# Exercise
Here are some records; quote them exactly, leaving out the pictures.

[Opening Data extract section]

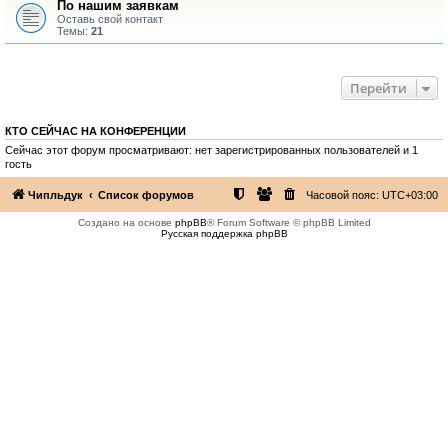
По нашим заявкам
Оставь свой контакт
Темы:
21
Перейти
КТО СЕЙЧАС НА КОНФЕРЕНЦИИ
Сейчас этот форум просматривают: нет зарегистрированных пользователей и 1
гость
Чипльдук
Список форумов
Часовой пояс:
UTC+03:00
Создано на основе
phpBB
® Forum Software © phpBB Limited
Русская поддержка phpBB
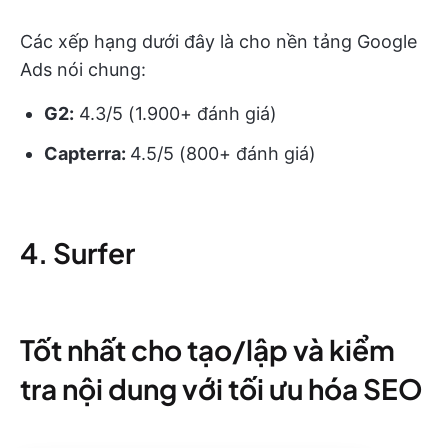
Các xếp hạng dưới đây là cho nền tảng Google
Ads nói chung:
G2:
4.3/5 (1.900+ đánh giá)
Capterra:
4.5/5 (800+ đánh giá)
4. Surfer
Tốt nhất cho tạo/lập và kiểm
tra nội dung với tối ưu hóa SEO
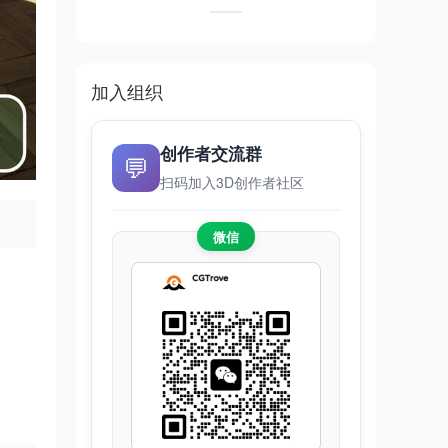
加入组织
创作者交流群
💬
扫码加入3D创作者社区
微信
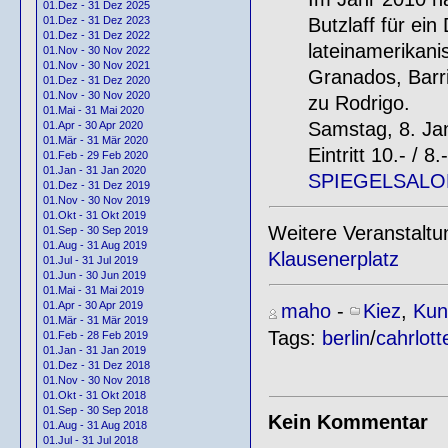
01.Dez - 31 Dez 2025
Butzlaff für ei
01.Dez - 31 Dez 2023
01.Dez - 31 Dez 2022
lateinamerikani
01.Nov - 30 Nov 2022
01.Nov - 30 Nov 2021
Granados, Barri
01.Dez - 31 Dez 2020
01.Nov - 30 Nov 2020
zu Rodrigo.
01.Mai - 31 Mai 2020
Samstag, 8. Jan
01.Apr - 30 Apr 2020
01.Mär - 31 Mär 2020
Eintritt 10.- / 8.
01.Feb - 29 Feb 2020
01.Jan - 31 Jan 2020
SPIEGELSALO
01.Dez - 31 Dez 2019
01.Nov - 30 Nov 2019
01.Okt - 31 Okt 2019
Weitere Veranstalt
01.Sep - 30 Sep 2019
01.Aug - 31 Aug 2019
Klausenerplatz
01.Jul - 31 Jul 2019
01.Jun - 30 Jun 2019
01.Mai - 31 Mai 2019
01.Apr - 30 Apr 2019
maho
-
Kiez
,
Kun
01.Mär - 31 Mär 2019
Tags:
berlin
/
cahrlot
01.Feb - 28 Feb 2019
01.Jan - 31 Jan 2019
01.Dez - 31 Dez 2018
01.Nov - 30 Nov 2018
01.Okt - 31 Okt 2018
01.Sep - 30 Sep 2018
Kein Kommentar
01.Aug - 31 Aug 2018
01.Jul - 31 Jul 2018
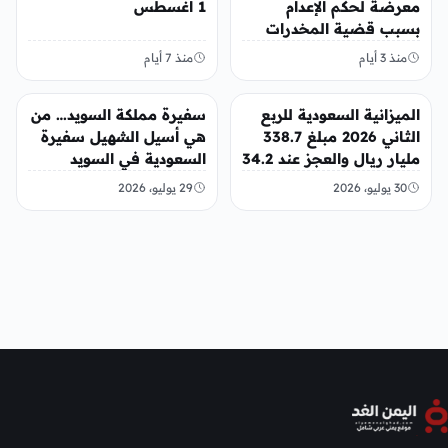
معرضة لحكم الإعدام
1 أغسطس
بسبب قضية المخدرات
الكبرى
منذ 3 أيام
منذ 7 أيام
عربي ودولي
عربي ودولي
الميزانية السعودية للربع
سفيرة مملكة السويد… من
الثاني 2026 مبلغ 338.7
هي أسيل الشهيل سفيرة
مليار ريال والعجز عند 34.2
السعودية في السويد
مليار ريال
30 يوليو، 2026
29 يوليو، 2026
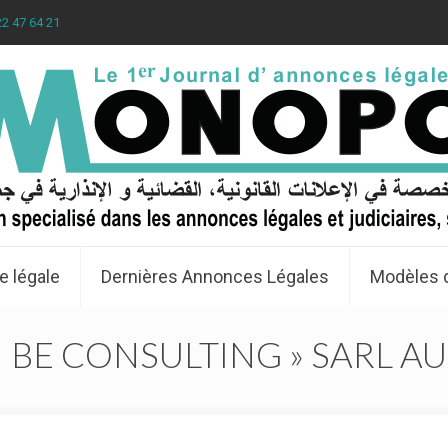
22 47 64 21
e légale
Dernières Annonces Légales
Modèles 
BE CONSULTING » SARL AU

[Closing Data extract section]

# Task output
По нашим заявкам
Оставь свой контакт
Темы:
21
Перейти
КТО СЕЙЧАС НА КОНФЕРЕНЦИИ
Сейчас этот форум просматривают: нет зарегистрированных пользователей и 1
гость
Чипльдук
Список форумов
Часовой пояс:
UTC+03:00
Создано на основе
phpBB
® Forum Software © phpBB Limited
Русская поддержка phpBB
Các xếp hạng dưới đây là cho nền tảng Google
Ads nói chung:
G2:
4.3/5 (1.900+ đánh giá)
Capterra:
4.5/5 (800+ đánh giá)
4. Surfer
Tốt nhất cho tạo/lập và kiểm
tra nội dung với tối ưu hóa SEO
加入组织
创作者交流群
💬
扫码加入3D创作者社区
微信
01.Dez - 31 Dez 2025
Butzlaff für ei
01.Dez - 31 Dez 2023
01.Dez - 31 Dez 2022
lateinamerikani
01.Nov - 30 Nov 2022
01.Nov - 30 Nov 2021
Granados, Barri
01.Dez - 31 Dez 2020
01.Nov - 30 Nov 2020
zu Rodrigo.
01.Mai - 31 Mai 2020
Samstag, 8. Jan
01.Apr - 30 Apr 2020
01.Mär - 31 Mär 2020
Eintritt 10.- / 8.
01.Feb - 29 Feb 2020
01.Jan - 31 Jan 2020
SPIEGELSALO
01.Dez - 31 Dez 2019
01.Nov - 30 Nov 2019
01.Okt - 31 Okt 2019
Weitere Veranstalt
01.Sep - 30 Sep 2019
01.Aug - 31 Aug 2019
Klausenerplatz
01.Jul - 31 Jul 2019
01.Jun - 30 Jun 2019
01.Mai - 31 Mai 2019
01.Apr - 30 Apr 2019
maho
-
Kiez
,
Kun
01.Mär - 31 Mär 2019
Tags:
berlin
/
cahrlot
01.Feb - 28 Feb 2019
01.Jan - 31 Jan 2019
01.Dez - 31 Dez 2018
01.Nov - 30 Nov 2018
01.Okt - 31 Okt 2018
01.Sep - 30 Sep 2018
Kein Kommentar
01.Aug - 31 Aug 2018
01.Jul - 31 Jul 2018
معرضة لحكم الإعدام
1 أغسطس
بسبب قضية المخدرات
الكبرى
منذ 3 أيام
منذ 7 أيام
عربي ودولي
عربي ودولي
الميزانية السعودية للربع
سفيرة مملكة السويد… من
الثاني 2026 مبلغ 338.7
هي أسيل الشهيل سفيرة
مليار ريال والعجز عند 34.2
السعودية في السويد
مليار ريال
30 يوليو، 2026
29 يوليو، 2026
22 47 64 21
e légale
Dernières Annonces Légales
Modèles 
BE CONSULTING » SARL AU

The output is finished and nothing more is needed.